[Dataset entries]
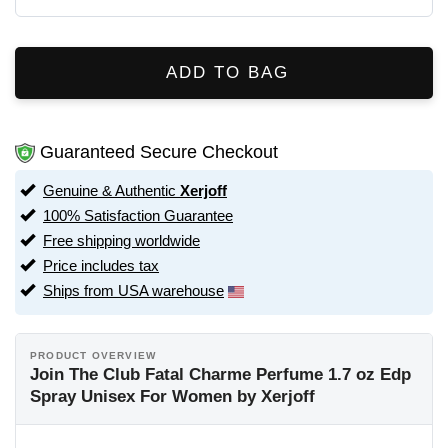
ADD TO BAG
Guaranteed Secure Checkout
Genuine & Authentic
Xerjoff
100% Satisfaction Guarantee
Free shipping worldwide
Price includes tax
Ships from USA warehouse
PRODUCT OVERVIEW
Join The Club Fatal Charme Perfume 1.7 oz Edp
Spray Unisex For Women by Xerjoff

* [WHAT YOU HAVE TO DO] What is needed is an exact printout of all the entries, without the pictures.

* [OUTPUT FOR THIS EXERCISE]
ADD TO BAG
Guaranteed Secure Checkout
Genuine & Authentic
Xerjoff
100% Satisfaction Guarantee
Free shipping worldwide
Price includes tax
Ships from USA warehouse
PRODUCT OVERVIEW
Join The Club Fatal Charme Perfume 1.7 oz Edp
Spray Unisex For Women by Xerjoff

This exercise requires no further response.